Ernest Hemingway letter sells for $237K

American writer Ernest Hemingway (1899 - 1961) travelling with US soldiers, in his capacity as war correspondent, on their way to Normandy for the D-Day landings. (Photo by Central Press/Getty Images)
American writer Ernest Hemingway (1899 - 1961) travelling with US soldiers, in his capacity as war correspondent, on their way to Normandy for the D-Day landings. Photo credit (Photo by Central Press/Getty Images)

A 1954 letter legendary American writer Ernest Hemingway wrote to his lawyer, Alfred Rice, recently sold at auction for $237,055, according to Nate D. Sanders Auctions in Los Angeles, Calif.

During the same year that Hemingway won the Nobel Prize in literature for “The Old Man and the Sea”, he apparently was also having some issues with his bills from Abercrombie & Fitch.

“Dear Al: Roberto [Herrera] wrote me he had a letter from either Abercrombie and Fitch or a collection agency saying they would go to law if my bill with them was not paid. Please pay it at once out of my funds available. Pay under protest,” read the April 17 letter, which was misdated as 1953.

While Abercrombie & Fitch is now known mostly for their jeans and preppy clothes, the business began as an outdoor specialty retailer that sold camping gear. By the 1940s, the company was supplying military equipment.
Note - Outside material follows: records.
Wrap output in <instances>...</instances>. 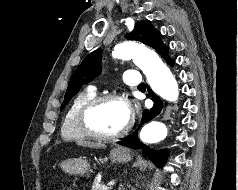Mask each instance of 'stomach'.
I'll return each instance as SVG.
<instances>
[{
  "label": "stomach",
  "instance_id": "1",
  "mask_svg": "<svg viewBox=\"0 0 238 190\" xmlns=\"http://www.w3.org/2000/svg\"><path fill=\"white\" fill-rule=\"evenodd\" d=\"M109 158L113 162L125 163L130 161L131 155L126 148L116 147L110 151ZM105 158L104 161H107ZM63 171L73 175H83L90 170V164L82 158L67 159L60 164Z\"/></svg>",
  "mask_w": 238,
  "mask_h": 190
}]
</instances>
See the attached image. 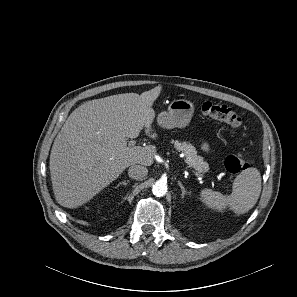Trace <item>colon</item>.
I'll return each mask as SVG.
<instances>
[{"mask_svg":"<svg viewBox=\"0 0 297 297\" xmlns=\"http://www.w3.org/2000/svg\"><path fill=\"white\" fill-rule=\"evenodd\" d=\"M199 108L204 115L210 118L221 120L234 128L242 126V119L238 112L227 105L204 101ZM224 164L231 174H238L248 167V162L243 156L230 155L225 159Z\"/></svg>","mask_w":297,"mask_h":297,"instance_id":"1","label":"colon"}]
</instances>
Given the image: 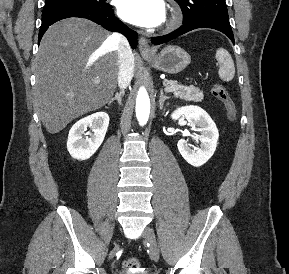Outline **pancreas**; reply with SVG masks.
<instances>
[{"mask_svg": "<svg viewBox=\"0 0 289 274\" xmlns=\"http://www.w3.org/2000/svg\"><path fill=\"white\" fill-rule=\"evenodd\" d=\"M164 83L166 86L174 88L171 92L177 98L193 102H200L204 98L203 92L198 87L184 86L173 80H165Z\"/></svg>", "mask_w": 289, "mask_h": 274, "instance_id": "cf45deb5", "label": "pancreas"}]
</instances>
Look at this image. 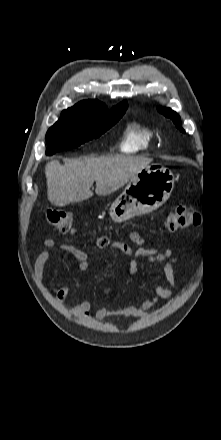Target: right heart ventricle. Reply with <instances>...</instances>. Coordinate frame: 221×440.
<instances>
[{"label": "right heart ventricle", "instance_id": "right-heart-ventricle-1", "mask_svg": "<svg viewBox=\"0 0 221 440\" xmlns=\"http://www.w3.org/2000/svg\"><path fill=\"white\" fill-rule=\"evenodd\" d=\"M158 139V132L148 124L132 123L125 132L121 149L127 153L148 150Z\"/></svg>", "mask_w": 221, "mask_h": 440}]
</instances>
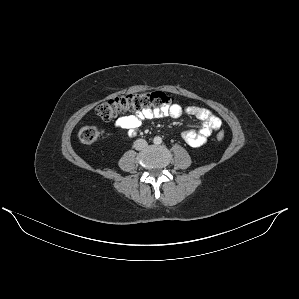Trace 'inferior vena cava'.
Here are the masks:
<instances>
[{"instance_id":"obj_1","label":"inferior vena cava","mask_w":299,"mask_h":299,"mask_svg":"<svg viewBox=\"0 0 299 299\" xmlns=\"http://www.w3.org/2000/svg\"><path fill=\"white\" fill-rule=\"evenodd\" d=\"M148 146V143L146 140L144 139H138L134 142V145L133 147L136 149V150H143L145 149L146 147Z\"/></svg>"}]
</instances>
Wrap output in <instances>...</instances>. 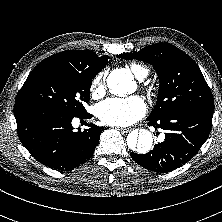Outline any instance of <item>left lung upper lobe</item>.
<instances>
[{
    "label": "left lung upper lobe",
    "instance_id": "5c2ea615",
    "mask_svg": "<svg viewBox=\"0 0 222 222\" xmlns=\"http://www.w3.org/2000/svg\"><path fill=\"white\" fill-rule=\"evenodd\" d=\"M121 59H138L153 65L159 77L156 105L148 117L158 120L187 107L214 109L211 90L195 61L170 43L146 46L135 53L117 55Z\"/></svg>",
    "mask_w": 222,
    "mask_h": 222
}]
</instances>
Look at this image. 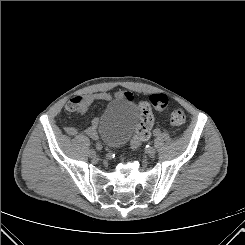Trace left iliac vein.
Returning a JSON list of instances; mask_svg holds the SVG:
<instances>
[{
	"label": "left iliac vein",
	"instance_id": "left-iliac-vein-1",
	"mask_svg": "<svg viewBox=\"0 0 245 245\" xmlns=\"http://www.w3.org/2000/svg\"><path fill=\"white\" fill-rule=\"evenodd\" d=\"M155 153H156V150L153 147L149 148L147 151V154L149 157H154Z\"/></svg>",
	"mask_w": 245,
	"mask_h": 245
}]
</instances>
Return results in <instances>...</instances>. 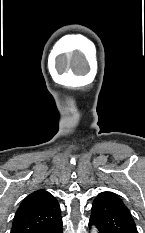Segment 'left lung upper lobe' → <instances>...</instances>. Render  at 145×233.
I'll list each match as a JSON object with an SVG mask.
<instances>
[{
	"instance_id": "5c2ea615",
	"label": "left lung upper lobe",
	"mask_w": 145,
	"mask_h": 233,
	"mask_svg": "<svg viewBox=\"0 0 145 233\" xmlns=\"http://www.w3.org/2000/svg\"><path fill=\"white\" fill-rule=\"evenodd\" d=\"M90 221L102 233H138L129 209L112 192H102L95 198Z\"/></svg>"
}]
</instances>
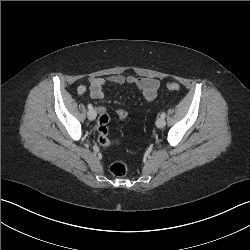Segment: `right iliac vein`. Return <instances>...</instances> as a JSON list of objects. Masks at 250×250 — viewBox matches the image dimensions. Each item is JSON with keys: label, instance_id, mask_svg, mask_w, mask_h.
<instances>
[{"label": "right iliac vein", "instance_id": "right-iliac-vein-1", "mask_svg": "<svg viewBox=\"0 0 250 250\" xmlns=\"http://www.w3.org/2000/svg\"><path fill=\"white\" fill-rule=\"evenodd\" d=\"M96 116H97V113L94 109L89 110L87 113V117L89 120H94Z\"/></svg>", "mask_w": 250, "mask_h": 250}]
</instances>
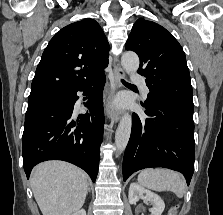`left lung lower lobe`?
<instances>
[{"label": "left lung lower lobe", "mask_w": 223, "mask_h": 215, "mask_svg": "<svg viewBox=\"0 0 223 215\" xmlns=\"http://www.w3.org/2000/svg\"><path fill=\"white\" fill-rule=\"evenodd\" d=\"M145 109V120L132 115L123 180L147 167H165L181 172L189 185L195 160L194 106L149 93Z\"/></svg>", "instance_id": "left-lung-lower-lobe-1"}]
</instances>
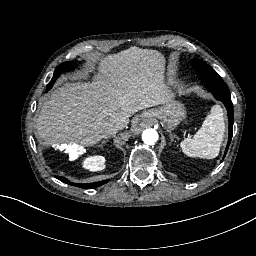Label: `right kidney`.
<instances>
[{
    "label": "right kidney",
    "instance_id": "1",
    "mask_svg": "<svg viewBox=\"0 0 256 256\" xmlns=\"http://www.w3.org/2000/svg\"><path fill=\"white\" fill-rule=\"evenodd\" d=\"M83 168L96 172L105 169V157L96 155L85 158L82 163Z\"/></svg>",
    "mask_w": 256,
    "mask_h": 256
}]
</instances>
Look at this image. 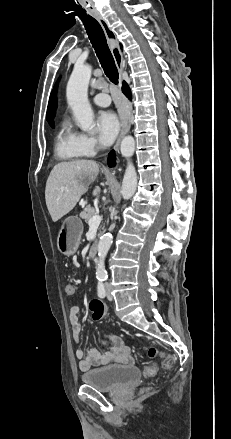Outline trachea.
I'll return each mask as SVG.
<instances>
[{
  "label": "trachea",
  "instance_id": "obj_1",
  "mask_svg": "<svg viewBox=\"0 0 231 439\" xmlns=\"http://www.w3.org/2000/svg\"><path fill=\"white\" fill-rule=\"evenodd\" d=\"M83 24L95 53L101 63L104 73L112 83L117 84L119 73L101 25L95 18L91 16L83 17Z\"/></svg>",
  "mask_w": 231,
  "mask_h": 439
}]
</instances>
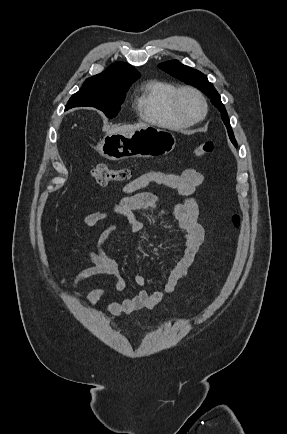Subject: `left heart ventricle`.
<instances>
[{"label":"left heart ventricle","mask_w":287,"mask_h":434,"mask_svg":"<svg viewBox=\"0 0 287 434\" xmlns=\"http://www.w3.org/2000/svg\"><path fill=\"white\" fill-rule=\"evenodd\" d=\"M180 106L183 113L190 118H196L202 112L200 101L191 93H185L181 97Z\"/></svg>","instance_id":"1"}]
</instances>
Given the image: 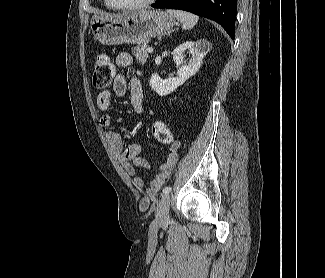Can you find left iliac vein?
<instances>
[{
	"instance_id": "1",
	"label": "left iliac vein",
	"mask_w": 325,
	"mask_h": 278,
	"mask_svg": "<svg viewBox=\"0 0 325 278\" xmlns=\"http://www.w3.org/2000/svg\"><path fill=\"white\" fill-rule=\"evenodd\" d=\"M170 195L165 194L158 203L156 222L160 225L166 224L169 220Z\"/></svg>"
}]
</instances>
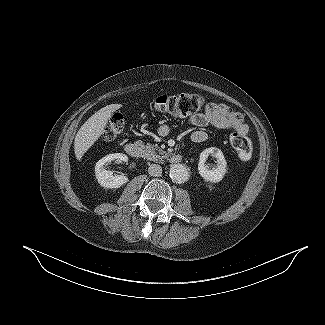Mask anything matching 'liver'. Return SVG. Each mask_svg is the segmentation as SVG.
Listing matches in <instances>:
<instances>
[{
    "label": "liver",
    "mask_w": 325,
    "mask_h": 325,
    "mask_svg": "<svg viewBox=\"0 0 325 325\" xmlns=\"http://www.w3.org/2000/svg\"><path fill=\"white\" fill-rule=\"evenodd\" d=\"M122 107L121 104H110L93 114L79 129L75 136L74 152L77 160H81L88 149L105 132V127L113 113Z\"/></svg>",
    "instance_id": "liver-1"
}]
</instances>
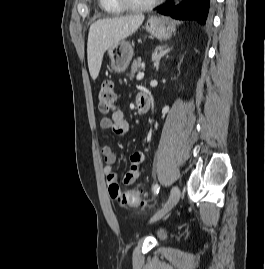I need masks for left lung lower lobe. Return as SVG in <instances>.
<instances>
[{"label":"left lung lower lobe","instance_id":"obj_1","mask_svg":"<svg viewBox=\"0 0 265 269\" xmlns=\"http://www.w3.org/2000/svg\"><path fill=\"white\" fill-rule=\"evenodd\" d=\"M215 0H183L175 6L173 0L157 10L158 13L179 20H193L205 25L211 18Z\"/></svg>","mask_w":265,"mask_h":269}]
</instances>
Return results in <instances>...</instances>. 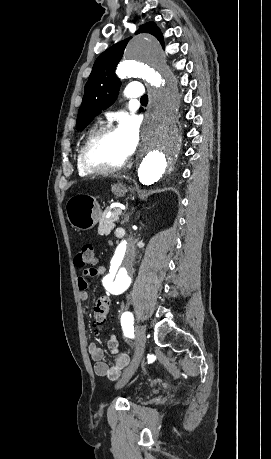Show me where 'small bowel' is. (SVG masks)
I'll return each instance as SVG.
<instances>
[{"label": "small bowel", "instance_id": "obj_1", "mask_svg": "<svg viewBox=\"0 0 271 459\" xmlns=\"http://www.w3.org/2000/svg\"><path fill=\"white\" fill-rule=\"evenodd\" d=\"M103 273V268H91L85 270L84 273L78 277L77 285L79 289V298L81 301H87L88 294V278L99 276ZM108 353L114 357V363L109 365L104 361V350L91 343L88 346V352L91 359L95 362L94 372L100 377H106L112 381L117 380L125 367L129 364V357L127 354L120 352L119 343L115 335L110 334L107 340Z\"/></svg>", "mask_w": 271, "mask_h": 459}]
</instances>
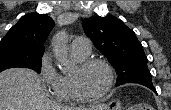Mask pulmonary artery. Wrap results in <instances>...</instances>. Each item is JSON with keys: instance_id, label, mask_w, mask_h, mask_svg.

Hemingway added that “I have never received any bill of any sort from A and F, since I was in their store in June,” and that they “sent me two .22 rifles of a type I did not order,” among other gripes.

“Had to shoot my first lion with a borrowed .256 Mannlicher which was so old it would come apart in my hands and had to be held together with tape and Scotch tape. Their carelessness in shipping imperiled both my life and livelihood,” the celebrated writer complained.

He sent the letter from Venice, Italy, on Gritti Palace-Hotel stationery. According to Roman Candle Tours, Hemingway was there to recover from a plane crash in Uganda.

Born in Oak Park, Ill., in 1899, Hemingway started his writing career in a Kansas City newspaper office when he was just 17. He would soon enter World War I and served as a volunteer ambulance driver. After Hemingway was wounded while serving at the front, he was decorated by the Italian government.

Hemingway would continue to travel extensively for most of his life. He was a member of an expatriate American group in Paris, covered World War II as a war correspondent for Collier’s and lived in Havana, Cuba. In the letter to his lawyer, Hemingway noted that Abercrombie & Fitch should have sent bills to a Paris address.

Apart from his work as a reporter and “The Old Man and the Sea”, he penned several other well-known novels, including “A Farewell to Arms”, “The Sun Also Rises”, and “For Whom the Bell Tolls”.

His letter from Venice came near the end of his life – he would die around seven years later in Idaho. Hemingway told Rice in the correspondence that he was headed to a hospital in Genoa to address his internal injuries. He also said that he couldn’t write many letters or type due to bone-deep burns on his right arm.

“The trouble is inside where right kidney was ruptured and liver and spleen injured,” he explained to Rice. “We’ll get them checked out at this clinic where they have the best man at that stuff in Europe.”

He also mentioned his wife, Mary Welsh Hemingway, and Adriana Ivancich, a muse he met in Italy, who were in Paris together. Hemingway planned to meet the women in Madrid, Spain, where there was a doctor he had a “lot of confidence in,” before going home to Havana.

“I am more valuable to them alive than dead and at present am trying [to] stay alive and get fit to produce,” he added near the end before signing as “Ernie.”

Bidding on the letter closed Aug. 31. Overall, there were 12 bids on the four-page letter and final price far exceeded the $19,250 minimum bid.